SFPD uses Facebook for community alerts, info
May 7, 2010 8:34 PM
Police officers can usually be seen driving patrol cars, riding bikes, walking beats or even riding horses. But now, officers from the San Francisco Police Department can also be found updating their department's Facebook and Twitter pages.
The SFPD Media Relations office entered into the world of social networking in February, creating Facebook and Twitter profiles for the department to disseminate information to the online community about crimes, town hall meetings and other issues. Users who "follow" or "friend" the profiles can leave comments for officers and get updates sent directly to their accounts.

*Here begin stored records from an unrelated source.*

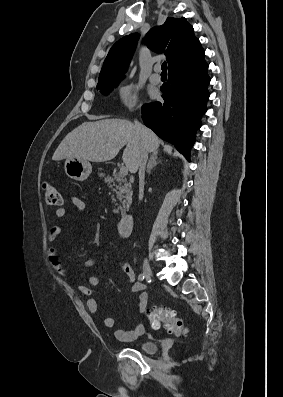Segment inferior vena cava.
Instances as JSON below:
<instances>
[{
    "label": "inferior vena cava",
    "mask_w": 283,
    "mask_h": 397,
    "mask_svg": "<svg viewBox=\"0 0 283 397\" xmlns=\"http://www.w3.org/2000/svg\"><path fill=\"white\" fill-rule=\"evenodd\" d=\"M134 125L136 129L140 132L142 138H145L146 136V131L143 128V126L137 121H134ZM148 158V151L144 149L141 152V155L138 160V168H139V198L143 199L144 195V177H145V167H146V162Z\"/></svg>",
    "instance_id": "obj_1"
}]
</instances>
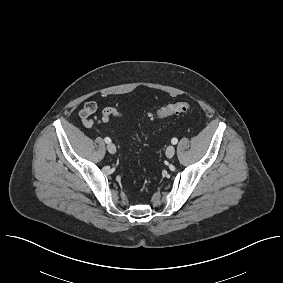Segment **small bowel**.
Segmentation results:
<instances>
[{"label":"small bowel","instance_id":"c3829d8e","mask_svg":"<svg viewBox=\"0 0 283 283\" xmlns=\"http://www.w3.org/2000/svg\"><path fill=\"white\" fill-rule=\"evenodd\" d=\"M97 105L93 101H86L79 112V118L84 126L90 127L95 123H106L111 118H121L122 113L116 107L110 106L102 110L100 115H95Z\"/></svg>","mask_w":283,"mask_h":283}]
</instances>
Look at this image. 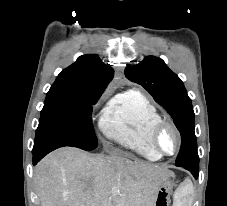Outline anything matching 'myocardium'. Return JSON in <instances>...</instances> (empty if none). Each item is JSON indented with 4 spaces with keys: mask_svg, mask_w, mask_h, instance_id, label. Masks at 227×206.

"Everyone has access to YouTube and Facebook and Twitter, and everybody texts and all that stuff," said SFPD spokesman Officer Albie Esparza. "So I think it's a good way for our department to kind of open up to the younger crowd that is more computer-savvy."
As of May 7, the department had 1,946 Facebook fans and 1,904 Twitter followers. The SFPD YouTube channel, used to share videos of press conferences and other footage, had 45,870 video views.

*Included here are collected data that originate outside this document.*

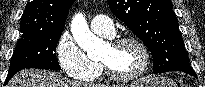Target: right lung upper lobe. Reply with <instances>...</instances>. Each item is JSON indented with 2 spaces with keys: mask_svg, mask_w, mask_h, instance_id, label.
<instances>
[{
  "mask_svg": "<svg viewBox=\"0 0 205 87\" xmlns=\"http://www.w3.org/2000/svg\"><path fill=\"white\" fill-rule=\"evenodd\" d=\"M74 0H33L25 7L21 17L20 31H62L69 9Z\"/></svg>",
  "mask_w": 205,
  "mask_h": 87,
  "instance_id": "obj_1",
  "label": "right lung upper lobe"
}]
</instances>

The SFPD isn't the only law enforcement agency to use online networks. Departments in Philadelphia, Houston and Chicago each have a Facebook or Twitter account. Even the FBI has joined in.
"A lot of people log on to Facebook a lot more than they would log on to our department's website, so it's great," Esparza said. As a police spokesman, Esparza has started promoting the websites during televised press statements.
"For example, if I gave an interview regarding an incident of a bank robbery I would say, 'If anyone has any information, they can give us a call at our confidential tip line or they can send us a comment via Facebook or Twitter.' It is an additional tool that we have in case anyone wants to talk to the police directly."
Officer Samson Chan, SFPD spokesman, is one of a handful of Media Relations officers who update and monitor the department's social networking pages. He said the Facebook page receives the most views and comments, some of which officers address directly.
"Recently we put up a crime bulletin about a serial bank robber who was putting a knife up to people's necks while robbing the banks," Chan said. "We put that up there so people know what's going on, and if they have any information they can contact us."
Since that posting, a suspect in the robberies has been taken into custody. A follow-up about the arrest was met with dozens of comments, mostly congratulatory. One user wrote, "Awesome catch!!" another, "They don't catch the smart ones."
Chan said no crimes have yet been solved through tips made over Facebook.
"To get a tip, that would be very nice," he said. "I would say that would make it very rewarding. But even without getting a tip, I think it's still worthwhile because we're letting the public know what's going on in the city."
Emily Holtz, a 27-year-old business major , said she wasn't aware of SFPD's move to social networking but that after hearing about it, she probably wouldn't use it as a resource. Holtz only uses Facebook to keep in touch with friends. "And I'm not friends with the police department. No offense."
Holtz, who lived in San Francisco but recently moved to Emeryville, checks crime statistics when moving to a new neighborhood. She has used SFPD's official website for such information in the past, "but that's sort of it," she said. "I guess I'm not really too engaged in what's going on either here or there."
Rex Swindlehurst, a 23-year-old psychology major at SF State who has worked for the Santa Barbara Police Department, said he thinks that law enforcement agencies' participation in online communities could be a positive move.
"If it's for public relations and for tips, then it's fine," he said. "I feel that any connection with the public that a police department has is usually a beneficial one, but if it's more of a Big Brother, '1984'-type status, then it's definitely not a good thing."
Chan said that while he can't speak to whether or not police investigators use social networking for law enforcement, the Media Relations office uses such sites explicitly to share information, not to monitor peoples' online activity.
"We do absolutely no investigation of any of our fans," he said, chuckling. "I think your average Joe would think about that too, but this fan page is managed by our Media Relations unit and our job is just to get information out to the public."